Earlier this month, the Oakland Privacy Advisory Commission (OPAC) voted to send draft legislation to the Oakland City Council to establish a local surveillance technology law. The Oakland Surveillance and Community Safety Ordinance would require law enforcement agencies get city council approval subsequent to a properly noticed public hearing before obtaining surveillance technology such as stingray devices, automatic license plate readers (ALPRs), cameras and drones.
The process outlined by the proposed ordinance would require full public disclosure. This would create an environment of transparency and accountability, and would naturally limit the types of equipment police departments can acquire.. The ordinance would also impose reporting requirements allowing the public to analyze the costs and benefits of technologies that monitor and track people in the city.
According to the East Bay Express, Catherine Crump, the co-director of UC Berkeley’s Center for Law and Technology, told the commission the new law “has the potential to have a nationwide impact.”

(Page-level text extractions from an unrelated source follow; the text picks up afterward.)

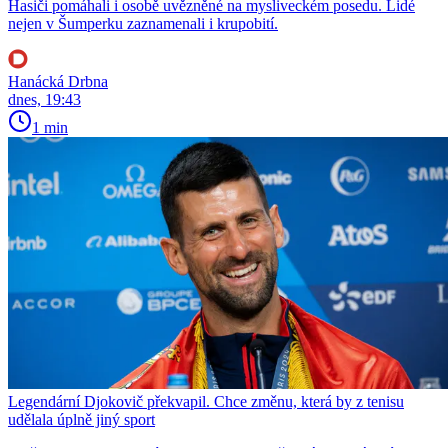
Hasiči pomáhali i osobě uvězněné na mysliveckém posedu. Lidé
nejen v Šumperku zaznamenali i krupobití.
Hanácká Drbna
dnes, 19:43
1 min
Legendární Djokovič překvapil. Chce změnu, která by z tenisu
udělala úplně jiný sport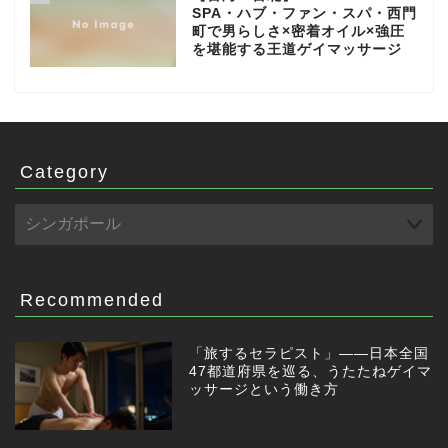
SPA・ハブ・ファン・スパ・西門
町で男らしさ×密着オイル×強圧
を堪能する王道ゲイマッサージ
Category
Recommended
「旅するセラピスト」——日本全国
47都道府県を巡る、うたたねゲイマ
ッサージという働き方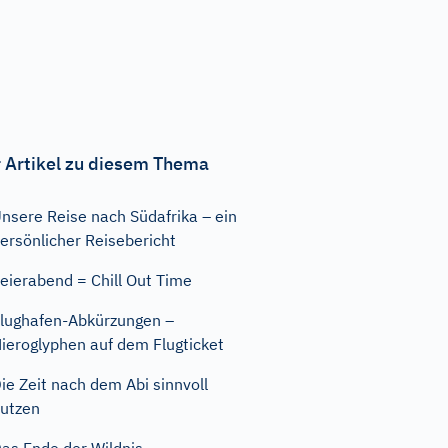
 Artikel zu diesem Thema
nsere Reise nach Südafrika – ein
ersönlicher Reisebericht
eierabend = Chill Out Time
lughafen-Abkürzungen –
ieroglyphen auf dem Flugticket
ie Zeit nach dem Abi sinnvoll
utzen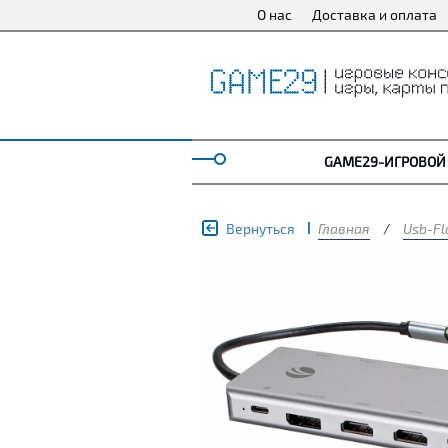
О нас
Доставка и оплата
GAME29-ИГРОВОЙ
Вернуться
Главная
/
Usb-Fl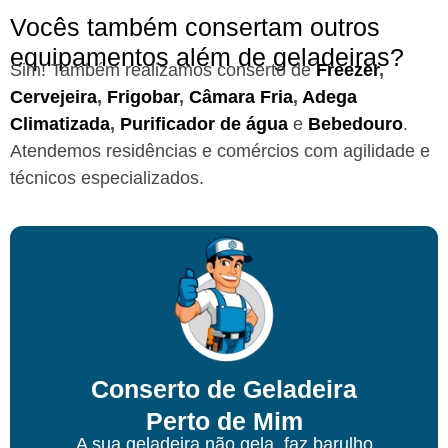
Vocês também consertam outros
equipamentos além de geladeiras?
Sim! Também realizamos conserto de
Freezer
,
Cervejeira
,
Frigobar
,
Câmara Fria
,
Adega
Climatizada
,
Purificador de água
e
Bebedouro
.
Atendemos residências e comércios com agilidade e
técnicos especializados.
Conserto de Geladeira
Perto de Mim
A sua geladeira não gela, faz barulho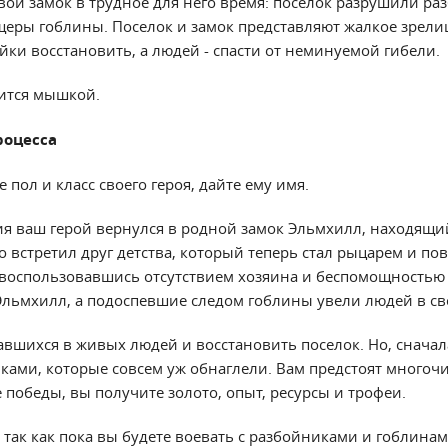
вой замок в трудное для него время: поселок разрушили ра
щеры гоблины. Поселок и замок представляют жалкое зрели
ки восстановить, а людей - спасти от неминуемой гибели.
ится мышкой.
роцесса
 пол и класс своего героя, дайте ему имя.
вия ваш герой вернулся в родной замок Эльмхилл, находящи
го встретил друг детства, который теперь стал рыцарем и по
 воспользовавшись отсутствием хозяина и беспомощностью
льмхилл, а подоспевшие следом гоблины увели людей в с
авшихся в живых людей и восстановить поселок. Но, снача
иками, которые совсем уж обнаглели. Вам предстоят многоч
е победы, вы получите золото, опыт, ресурсы и трофеи.
, так как пока вы будете воевать с разбойниками и гоблинам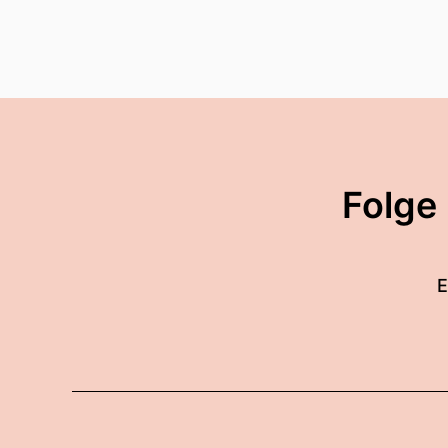
Folge
E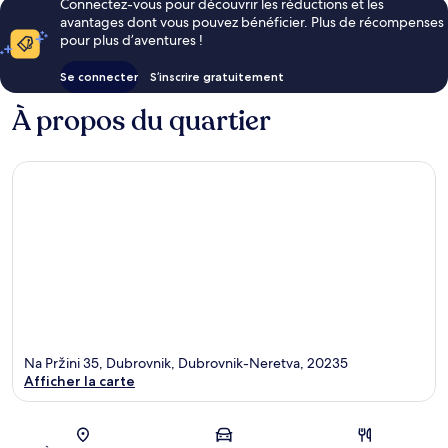
Connectez-vous pour découvrir les réductions et les
avantages dont vous pouvez bénéficier. Plus de récompenses
pour plus d’aventures !
Se connecter
S’inscrire gratuitement
À propos du quartier
Na Pržini 35, Dubrovnik, Dubrovnik-Neretva, 20235
Afficher la carte
Carte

OPAC unanimously approved the draft language. It now goes to the city council for modification and approval
The proposed Oakland ordinance is in full accordance with the principles adopted by the Community Control Over Police Surveillance (CCOPS) initiative. Last fall, local government officials in 11 cities announced plans to launch legislative efforts to pass ordinances that will take the first step toward limiting the unchecked use of surveillance technologies that violate basic privacy rights and feed into a broader national surveillance state.
Local police have access to a mind-boggling array of surveillance equipment. As it now stands, many law enforcement agencies can obtain this high-tech, extremely intrusive technology without any approval or oversight. The federal government often provides grants and other funding sources for this spy-gear, meaning local governments can keep their purchase “off the books.” Members of the community, and even elected officials, often don’t know their police departments possess technology capable of sweeping up electronic data, phone calls and location information.
In some cases, the feds even require law enforcement agencies to sign non-disclosure agreements, wrapping surveillance programs in an even darker shroud of secrecy. We know for a fact the FBI required the Baltimore Police Department to sign such an agreement when it obtained stingray technology. This policy of nondisclosure even extends to the courtroom, with the feds actually instructing prosecutors to withdraw evidence if judges or legislators press for information. As the Baltimore Sun reported, a Baltimore detective refused to answer questions about the department’s use of stingray devices on the stand during a trial, citing a federal nondisclosure agreement.
As privacysos.org put it, “The FBI would rather police officers and prosecutors let ‘criminals’ go than face a possible scenario where a defendant brings a Fourth Amendment challenge to warrantless stingray spying.”
The Oakland ordinance would prevent local police from obtaining technology without public knowledge, and would provide an avenue for concerned residents to oppose and stop the purchase of spy gear.
Impact on Federal Programs
Information collected by local law enforcement undoubtedly ends up in federal databases. The feds can share and tap into vast amounts of information gathered at the state and local level through a system known as the “information sharing environment” or ISE. In other words, local data collection using ALPRs, stingrays and other technologies create the potential for the federal government to track the movement of millions of Americans, and obtain and store information on millions of Americans, including phone calls, emails, web browsing history and text messages, all with no warrant, no probable cause, and without the people even knowing it.
According to its website, the ISE “provides analysts, operators, and investigators with information needed to enhance national security. These analysts, operators, and investigators… have mission needs to collaborate and share information with each other and with private sector partners and our foreign allies.” In other words, ISE serves as a conduit for the sharing of information gathered without a warrant.
The federal government encourages and funds surveillance technology including ALPRs, drones and stingrays at the state and local level across the U.S.. In return, it undoubtedly gains access to a massive data pool on Americans without having to expend the resources to collect the information itself. By requiring approval and placing the acquisition of spy gear in the public spotlight, local governments can take the first step toward limiting the surveillance state at both the local and national level.
In a nutshell, without state and local cooperation, the feds have a much more difficult time gathering information. This represents a major blow to the surveillance state and a win for privacy.
The proposed Oakland ordinance takes an important first step toward limiting the use of surveillance technology in the city.